It's not per draw, it's over the lifetime of your app.

The lifetime of the scene, really. It depends a lot on what your app is trying to do (i.e. a game transitioning to a new level cannot avoid shuffling a lot of stuff around) but in general don't mix draw calls and changes to the working set.

OneEightHundred
Feb 28, 2008

Soon, we will be unstoppable!
So, one thing's really been bugging me about heightmap terrain. Generally, the ideal size of a terrain heightmap is a power of 2 + 1 height samples per axis, because then performing LOD on it is just a matter of collapsing it to half resolution, and it can be partially collapsed.

How do you align textures with that though (i.e. alpha masks for terrain features), since those generally need to be (or perform much better if they're) a power of 2 on each axis instead?

OneEightHundred fucked around with this message at 00:07 on Jan 1, 2014

Hubis
May 18, 2003

Boy, I wish we had one of those doomsday machines...

OneEightHundred posted:

So, one thing's really been bugging me about heightmap terrain.
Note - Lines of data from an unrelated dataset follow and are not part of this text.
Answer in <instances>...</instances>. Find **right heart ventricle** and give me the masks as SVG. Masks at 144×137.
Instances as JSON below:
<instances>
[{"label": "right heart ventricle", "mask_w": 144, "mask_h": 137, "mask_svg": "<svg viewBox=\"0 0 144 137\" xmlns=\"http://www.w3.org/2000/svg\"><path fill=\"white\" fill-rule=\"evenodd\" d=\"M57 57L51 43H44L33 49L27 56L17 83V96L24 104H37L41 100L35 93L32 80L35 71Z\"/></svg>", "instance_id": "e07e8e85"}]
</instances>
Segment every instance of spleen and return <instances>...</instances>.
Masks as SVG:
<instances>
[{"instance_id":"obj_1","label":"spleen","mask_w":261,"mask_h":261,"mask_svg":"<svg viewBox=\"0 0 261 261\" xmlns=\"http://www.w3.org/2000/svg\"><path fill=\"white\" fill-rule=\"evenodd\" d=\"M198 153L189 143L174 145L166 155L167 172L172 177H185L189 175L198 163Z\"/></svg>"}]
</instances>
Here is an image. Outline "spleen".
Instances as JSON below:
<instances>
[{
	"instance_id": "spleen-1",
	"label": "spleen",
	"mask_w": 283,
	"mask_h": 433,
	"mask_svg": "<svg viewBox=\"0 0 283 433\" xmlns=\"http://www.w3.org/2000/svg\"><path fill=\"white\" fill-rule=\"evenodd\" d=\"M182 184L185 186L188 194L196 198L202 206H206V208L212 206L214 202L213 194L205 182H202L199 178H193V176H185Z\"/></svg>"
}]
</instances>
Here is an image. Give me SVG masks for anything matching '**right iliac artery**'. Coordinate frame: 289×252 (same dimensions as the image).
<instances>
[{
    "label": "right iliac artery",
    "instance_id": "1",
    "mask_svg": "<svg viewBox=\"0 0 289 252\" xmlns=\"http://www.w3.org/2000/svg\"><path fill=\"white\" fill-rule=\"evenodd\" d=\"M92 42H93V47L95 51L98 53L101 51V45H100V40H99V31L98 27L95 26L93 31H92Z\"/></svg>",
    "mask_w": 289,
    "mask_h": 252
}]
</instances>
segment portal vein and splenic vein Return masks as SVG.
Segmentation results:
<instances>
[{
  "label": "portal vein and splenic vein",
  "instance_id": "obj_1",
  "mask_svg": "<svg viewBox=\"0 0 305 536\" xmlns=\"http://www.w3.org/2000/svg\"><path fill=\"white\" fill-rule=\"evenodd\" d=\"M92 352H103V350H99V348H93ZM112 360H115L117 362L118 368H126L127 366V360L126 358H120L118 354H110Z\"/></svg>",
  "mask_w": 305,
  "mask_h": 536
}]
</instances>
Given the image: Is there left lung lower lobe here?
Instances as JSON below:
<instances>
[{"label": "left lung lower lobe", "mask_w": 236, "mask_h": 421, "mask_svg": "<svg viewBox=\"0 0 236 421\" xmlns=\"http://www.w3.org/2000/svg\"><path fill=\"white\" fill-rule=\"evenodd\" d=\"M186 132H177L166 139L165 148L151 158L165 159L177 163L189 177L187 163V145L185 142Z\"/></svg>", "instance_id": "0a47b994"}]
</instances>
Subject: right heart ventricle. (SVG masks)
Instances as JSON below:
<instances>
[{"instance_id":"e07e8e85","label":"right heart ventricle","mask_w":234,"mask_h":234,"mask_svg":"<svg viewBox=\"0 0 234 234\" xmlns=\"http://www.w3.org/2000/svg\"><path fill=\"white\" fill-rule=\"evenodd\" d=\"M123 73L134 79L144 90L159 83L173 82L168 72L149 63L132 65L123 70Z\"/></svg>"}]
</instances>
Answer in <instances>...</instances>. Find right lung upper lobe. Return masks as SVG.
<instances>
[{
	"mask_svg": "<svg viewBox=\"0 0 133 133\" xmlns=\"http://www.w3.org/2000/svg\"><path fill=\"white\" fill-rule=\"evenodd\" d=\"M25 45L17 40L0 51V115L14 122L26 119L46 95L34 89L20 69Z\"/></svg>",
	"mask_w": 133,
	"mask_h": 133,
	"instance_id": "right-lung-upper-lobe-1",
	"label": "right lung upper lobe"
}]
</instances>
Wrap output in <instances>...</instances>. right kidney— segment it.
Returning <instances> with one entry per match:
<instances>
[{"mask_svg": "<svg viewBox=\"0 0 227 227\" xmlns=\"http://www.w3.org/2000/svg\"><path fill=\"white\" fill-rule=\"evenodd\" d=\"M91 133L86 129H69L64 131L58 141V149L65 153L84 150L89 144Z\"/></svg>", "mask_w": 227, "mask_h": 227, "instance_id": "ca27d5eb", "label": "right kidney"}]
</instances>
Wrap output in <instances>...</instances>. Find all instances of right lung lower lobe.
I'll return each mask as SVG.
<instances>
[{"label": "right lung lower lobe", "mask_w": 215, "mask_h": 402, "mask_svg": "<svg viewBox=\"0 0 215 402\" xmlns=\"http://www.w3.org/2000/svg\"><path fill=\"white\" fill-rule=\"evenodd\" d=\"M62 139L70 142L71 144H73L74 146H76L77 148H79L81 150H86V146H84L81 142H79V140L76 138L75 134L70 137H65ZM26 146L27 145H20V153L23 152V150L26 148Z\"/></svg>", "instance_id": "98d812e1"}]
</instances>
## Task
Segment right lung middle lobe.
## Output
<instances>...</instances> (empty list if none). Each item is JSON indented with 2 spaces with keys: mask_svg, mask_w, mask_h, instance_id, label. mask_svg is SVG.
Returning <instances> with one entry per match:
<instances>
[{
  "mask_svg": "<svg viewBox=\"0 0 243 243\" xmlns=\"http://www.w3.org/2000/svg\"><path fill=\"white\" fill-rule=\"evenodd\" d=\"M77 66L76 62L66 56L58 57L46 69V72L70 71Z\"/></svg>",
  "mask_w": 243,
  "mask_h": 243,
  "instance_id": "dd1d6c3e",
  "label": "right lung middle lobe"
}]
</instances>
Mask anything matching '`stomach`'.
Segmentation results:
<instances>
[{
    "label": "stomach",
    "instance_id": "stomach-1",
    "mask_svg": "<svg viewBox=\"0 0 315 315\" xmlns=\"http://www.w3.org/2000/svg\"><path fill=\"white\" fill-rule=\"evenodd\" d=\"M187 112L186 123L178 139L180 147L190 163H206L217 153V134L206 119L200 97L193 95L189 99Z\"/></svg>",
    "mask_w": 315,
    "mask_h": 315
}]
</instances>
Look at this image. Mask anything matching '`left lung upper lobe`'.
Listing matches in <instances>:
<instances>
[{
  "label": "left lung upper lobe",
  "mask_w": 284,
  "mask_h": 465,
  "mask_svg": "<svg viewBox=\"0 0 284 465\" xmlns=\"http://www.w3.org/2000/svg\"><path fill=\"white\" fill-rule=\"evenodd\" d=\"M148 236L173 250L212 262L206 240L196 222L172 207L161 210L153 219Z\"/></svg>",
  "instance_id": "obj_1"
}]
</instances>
Generally, the ideal size of a terrain heightmap is a power of 2 + 1 height samples per axis, because then performing LOD on it is just a matter of collapsing it to half resolution, and it can be partially collapsed.
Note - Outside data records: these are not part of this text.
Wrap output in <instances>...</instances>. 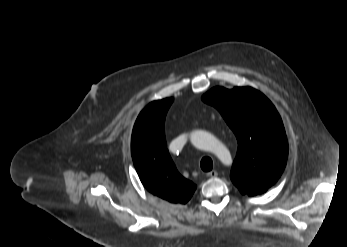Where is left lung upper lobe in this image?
Returning <instances> with one entry per match:
<instances>
[{"label": "left lung upper lobe", "mask_w": 347, "mask_h": 247, "mask_svg": "<svg viewBox=\"0 0 347 247\" xmlns=\"http://www.w3.org/2000/svg\"><path fill=\"white\" fill-rule=\"evenodd\" d=\"M202 100L214 106L238 141L231 180L249 196L276 183L287 161L288 143L280 115L262 93L251 87H215Z\"/></svg>", "instance_id": "5c2ea615"}]
</instances>
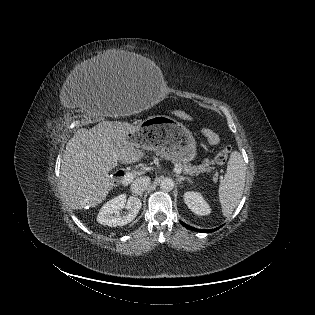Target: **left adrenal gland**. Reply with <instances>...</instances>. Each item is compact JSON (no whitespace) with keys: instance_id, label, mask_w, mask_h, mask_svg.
Here are the masks:
<instances>
[{"instance_id":"obj_1","label":"left adrenal gland","mask_w":315,"mask_h":315,"mask_svg":"<svg viewBox=\"0 0 315 315\" xmlns=\"http://www.w3.org/2000/svg\"><path fill=\"white\" fill-rule=\"evenodd\" d=\"M184 180H187L188 182L192 183V181H191L190 178L177 175V181H178L179 183H181V182L184 181Z\"/></svg>"}]
</instances>
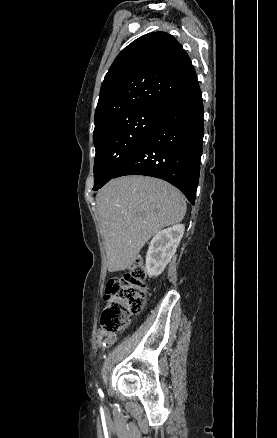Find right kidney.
Returning <instances> with one entry per match:
<instances>
[{
  "label": "right kidney",
  "instance_id": "ca27d5eb",
  "mask_svg": "<svg viewBox=\"0 0 277 438\" xmlns=\"http://www.w3.org/2000/svg\"><path fill=\"white\" fill-rule=\"evenodd\" d=\"M184 224H176L157 232L146 254L145 272L149 278L160 276L174 256L184 234Z\"/></svg>",
  "mask_w": 277,
  "mask_h": 438
}]
</instances>
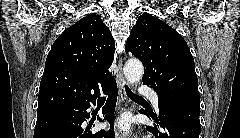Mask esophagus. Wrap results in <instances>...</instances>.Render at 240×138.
Here are the masks:
<instances>
[{"label": "esophagus", "instance_id": "1", "mask_svg": "<svg viewBox=\"0 0 240 138\" xmlns=\"http://www.w3.org/2000/svg\"><path fill=\"white\" fill-rule=\"evenodd\" d=\"M117 84H118V90H119L118 105H119L120 111H122V110H124L123 103L127 100L126 80L123 75L122 58H120L119 63H118ZM115 133H116L117 138H125V135L119 131L117 124H116V132Z\"/></svg>", "mask_w": 240, "mask_h": 138}]
</instances>
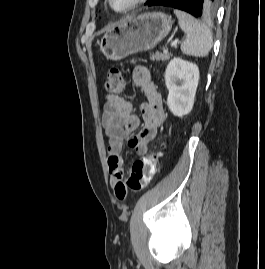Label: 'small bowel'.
<instances>
[{"label": "small bowel", "mask_w": 265, "mask_h": 269, "mask_svg": "<svg viewBox=\"0 0 265 269\" xmlns=\"http://www.w3.org/2000/svg\"><path fill=\"white\" fill-rule=\"evenodd\" d=\"M132 77L144 97L141 105L143 129L136 136L130 137L140 124L139 117L133 113L130 100L107 95L102 114V125L108 140L110 185L115 194L117 187L124 184L121 156L124 141L127 140L128 146L136 154H147L149 145L165 120L162 97L154 85L150 71L145 66H136Z\"/></svg>", "instance_id": "1"}]
</instances>
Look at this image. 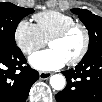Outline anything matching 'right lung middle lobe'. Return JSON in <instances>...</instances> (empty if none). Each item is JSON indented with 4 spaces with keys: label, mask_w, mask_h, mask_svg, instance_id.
I'll return each instance as SVG.
<instances>
[{
    "label": "right lung middle lobe",
    "mask_w": 102,
    "mask_h": 102,
    "mask_svg": "<svg viewBox=\"0 0 102 102\" xmlns=\"http://www.w3.org/2000/svg\"><path fill=\"white\" fill-rule=\"evenodd\" d=\"M33 12V9L18 7L12 3H0V47L17 48L14 37L17 25Z\"/></svg>",
    "instance_id": "1"
}]
</instances>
How do you align textures with that though (i.e. alpha masks for terrain features), since those generally need to be (or perform much better if they're) a power of 2 on each axis instead?

Well, two parts:

First, performance on non-power-of-2 textures is on par with every other surface on any reasonably modern GPU -- if someone is saying otherwise, either it's very old advice, or they've got results I'd be very interested in seeing.

Second, it doesn't matter because your geometry is at (2^N + 1) but your textures can still just be (2^M). If M = N, you'll end up with one texel per "square" in the geometry, since the heightmap describes the edges of the patches. Draw it out and you'll see what I mean.

OneEightHundred
Feb 28, 2008

Soon, we will be unstoppable!

Hubis posted:

Second, it doesn't matter because your geometry is at (2^N + 1) but your textures can still just be (2^M). If M = N, you'll end up with one texel per "square" in the geometry, since the heightmap describes the edges of the patches. Draw it out and you'll see what I mean.
That's the problem though, they'll have one texel per quad, but they'll be centered on the terrain quads, which has problems with the edges in particular because the area between the edge texels and the edge of the terrain quads will either be clamped or mirror the opposite side of the terrain.
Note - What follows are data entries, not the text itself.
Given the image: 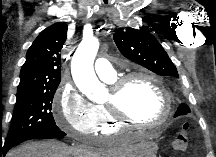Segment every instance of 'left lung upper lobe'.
Here are the masks:
<instances>
[{"mask_svg":"<svg viewBox=\"0 0 216 157\" xmlns=\"http://www.w3.org/2000/svg\"><path fill=\"white\" fill-rule=\"evenodd\" d=\"M113 38L127 59L158 75L179 77L175 65L148 28L119 30ZM181 111L190 112L188 107H182Z\"/></svg>","mask_w":216,"mask_h":157,"instance_id":"5c2ea615","label":"left lung upper lobe"}]
</instances>
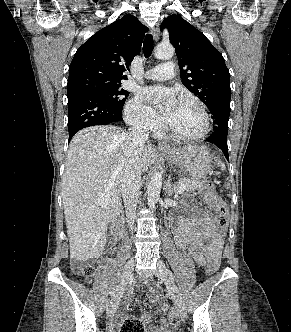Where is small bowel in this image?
<instances>
[{
	"instance_id": "c3829d8e",
	"label": "small bowel",
	"mask_w": 291,
	"mask_h": 332,
	"mask_svg": "<svg viewBox=\"0 0 291 332\" xmlns=\"http://www.w3.org/2000/svg\"><path fill=\"white\" fill-rule=\"evenodd\" d=\"M224 238V230L217 227L215 222L208 214H201L192 220H181L176 229L177 246L183 250L187 256L203 265L207 257H219ZM204 243H206L204 245ZM129 296H133V292H129ZM148 299L156 302L161 311H167L168 305L161 298L160 291L154 287H150ZM150 316L143 312L140 314V322L148 324ZM172 322L164 319L162 322L150 329L148 332H171Z\"/></svg>"
}]
</instances>
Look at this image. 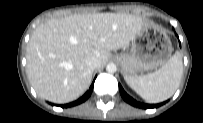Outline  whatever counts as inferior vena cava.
<instances>
[{
    "instance_id": "obj_1",
    "label": "inferior vena cava",
    "mask_w": 203,
    "mask_h": 123,
    "mask_svg": "<svg viewBox=\"0 0 203 123\" xmlns=\"http://www.w3.org/2000/svg\"><path fill=\"white\" fill-rule=\"evenodd\" d=\"M86 66L91 69L94 70L96 68H98L100 66V62L97 58L92 57V58H88L86 60Z\"/></svg>"
}]
</instances>
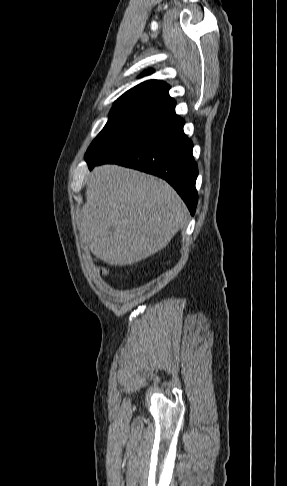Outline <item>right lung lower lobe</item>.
<instances>
[{
  "instance_id": "1",
  "label": "right lung lower lobe",
  "mask_w": 287,
  "mask_h": 486,
  "mask_svg": "<svg viewBox=\"0 0 287 486\" xmlns=\"http://www.w3.org/2000/svg\"><path fill=\"white\" fill-rule=\"evenodd\" d=\"M183 126L184 120L172 113L139 138L90 164L89 169L116 163L159 176L173 186L194 215L198 168L192 155L193 144L184 134Z\"/></svg>"
}]
</instances>
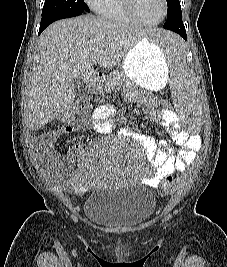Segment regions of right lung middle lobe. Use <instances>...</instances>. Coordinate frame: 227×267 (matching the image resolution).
<instances>
[{
	"label": "right lung middle lobe",
	"instance_id": "right-lung-middle-lobe-1",
	"mask_svg": "<svg viewBox=\"0 0 227 267\" xmlns=\"http://www.w3.org/2000/svg\"><path fill=\"white\" fill-rule=\"evenodd\" d=\"M90 13L84 0H45L42 17Z\"/></svg>",
	"mask_w": 227,
	"mask_h": 267
}]
</instances>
What I'd like is for the terrain texels to be centered on the mesh points, but doing that requires a 2^N+1 texture.

Hubis
May 18, 2003

Boy, I wish we had one of those doomsday machines...

OneEightHundred posted:

That's the problem though, they'll have one texel per quad, but they'll be centered on the terrain quads, which has problems with the edges in particular because the area between the edge texels and the edge of the terrain quads will either be clamped or mirror the opposite side of the terrain.

What I'd like is for the terrain texels to be centered on the mesh points, but doing that requires a 2^N+1 texture.

Ah, I see what you're saying. In those cases, your options are either resize the textures to (2^N+1) like you said, OR resize it to (2^N+2) and create a guard band by copying the second / inner row of the neighboring texture into outer row of the texture so that it inerpolates seamlessly. Note that you'll have to be crafty with how you generate mip maps in either case, and still continue to have discontinuities with anisotropic filtering. On the other hand, the guard-band method can be extended to be up to 16px wide (for example) so that anisotropic filtering still works correctly.

Madox
Oct 25, 2004
Recedite, plebes!
Hey guys - I am having a problem using multisamapled textures in DX11 and really have nowhere else to turn.

I am using a multisampled render target for the main scene and need to do some post processing on it, which is no big deal so I am rendering to texture which gets fed into the post processing shader. I discovered I had to use Texture2DMS<float4> as the resource type and use .Load() to sample the shader, but it wants the sample level as a parameter.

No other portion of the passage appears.